Tom Allen’s successful Kickstarter project, Love on a Bike, reveals a discovery that every person writing a book needs to know. After the video’s beautiful intro of cycling around the world and falling in love, we see Tom typing away on his laptop. “My name is Tom,” says the voiceover, “And really, ever since I began travelling, I’ve been wanting to write a book. I’ve got to a point now where I’m on the very edge of having finished that book…” Hurrah! we think. Done! But Tom has become wiser:
… and that, I’ve discovered, is a more complicated and a more expensive process than I’d realised. There are various stages of editing involved. The developmental stage – making sure that the story works, from a structural point of view. Then comes copy-editing, which is to take that text and make it say what it wants to say in the best possible way…
Most people know that their book will need “editing” – copy-editing. What they often don’t realise is that it needs developmental editing too. “Editing” actually covers at least four different things: proofreading, style editing (or copy editing), structural editing, and developmental editing. The first thing you need is developmental editing.
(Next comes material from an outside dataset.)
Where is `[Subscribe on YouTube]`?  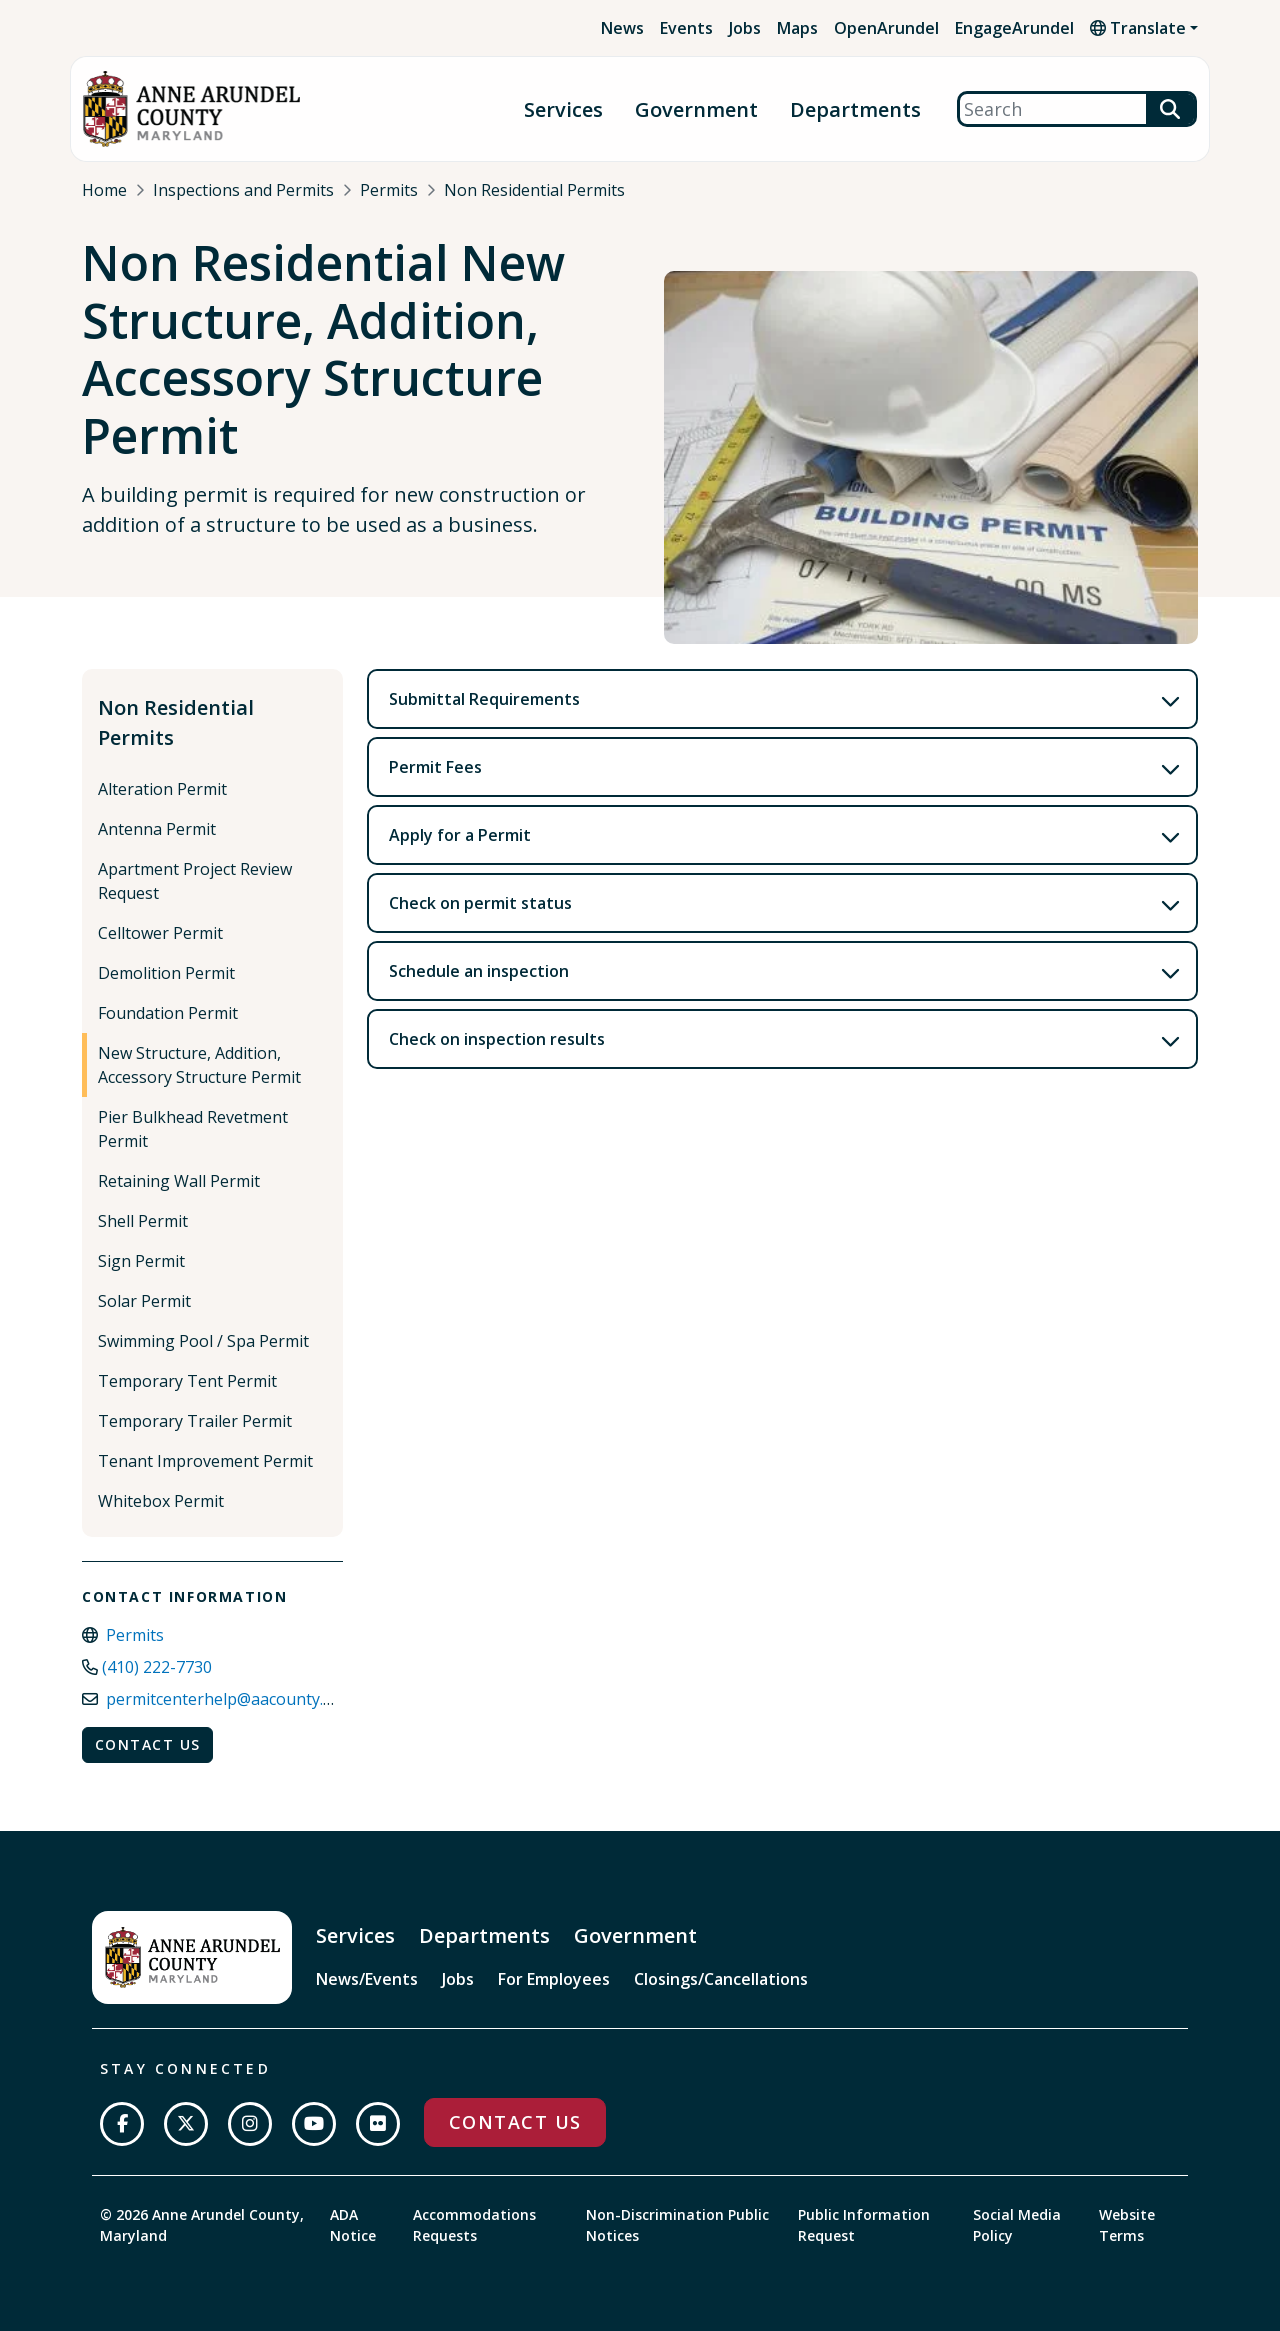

What’s a developmental editor?
Your developmental editor is a literary consultant, a mentor, a book coach: your book-writing guru. Publishers and agents used to play this role, working with authors on the book and advising on redrafts, but few still do this. (Their profit margins generally don’t let them. The big booksellers, most infamously Amazon, squeeze publishers for bigger and bigger percentage discounts, with 40% now standard.) Like Tom, you might think you’re on the edge of having finished that book – but in reality, you’re on the edge of having finished the first draft. When you’re writing about your area of expertise, no-one expects you to be an expert in writing books as well, but they do expect you to write an expert book. So you get in a book expert, structured support to go from first draft to fabulous.
When should I get a developmental editor?
If you’re starting a book, you can get in a mentor from the outset – have a look at the Springboard programme, to see how that works. If you’re already writing it or have “finished”, you can send your writing so far plus an outline or your complete first draft for critique.
What does a developmental editor do?
Your developmental editor is your consultant: they’ll advise you on what you need to do and guide you through that. They’re the book expert (not an expert in your field) and an advocate for the reader. In practice, they’ll read everything you’ve written, for a total overview, and then advise you on three main areas:
- your structure: Does it fit the information? Will it suit your readers? Is it consistent? Does it run smoothly or is it choppy, referring back and forth awkwardly? Is your model explaining your ideas in the best possible way or muddying the waters?
- your content: Is it pitched right for your readers – is it too simple, too masterclass, or perfect Goldilocks? Is key content missing? How are you using examples, research, case studies? Is it evenly balanced across the main topics?
- your style: This should be natural, clear, and authoritative. Does it get too formal or too chatty? Is there jargon that will confuse or alienate readers? (It’s a fine line between coining terms you’ll own and creating an in-club that the reader’s standing outside.) Is your tone right? You want to advise without being bossy or judgemental, share your experience without undermining your expertise, and deal tactfully with counter-examples.
The developmental editor will give you all this feedback – and then you get to work. Draft two: you reorganise, add content, rewrite bits, act on everything you’ve been told, and then send it back for a second review. You can do this stage chapter by chapter, getting each one done before moving onto the next, or as part of a mentoring programme, or by reworking the whole book then resubmitting it.
And then? Rinse and repeat as necessary! Don’t be surprised or disheartened if your book goes through more than two reviews. Any writer will tell you that writing multiple drafts is normal. Some of the best books I’ve worked on have gone through four or more rounds of review – and have come out the other end spectacular.
Developmental editing will make your book much, much better, but unexpected riches lie in wait for you, too. This process will pull out a lot of new content – new to the book and sometimes new to you. You discover fresh insights, new shapes to your ideas, even material for new workshops.
If your book is going to represent you, you can’t afford to skimp on quality. As Tom Allen says, “I’d like more people than my mum to read it. (No offence to her. She is my most important reader.)” Make it the best book possible – get developmental editing.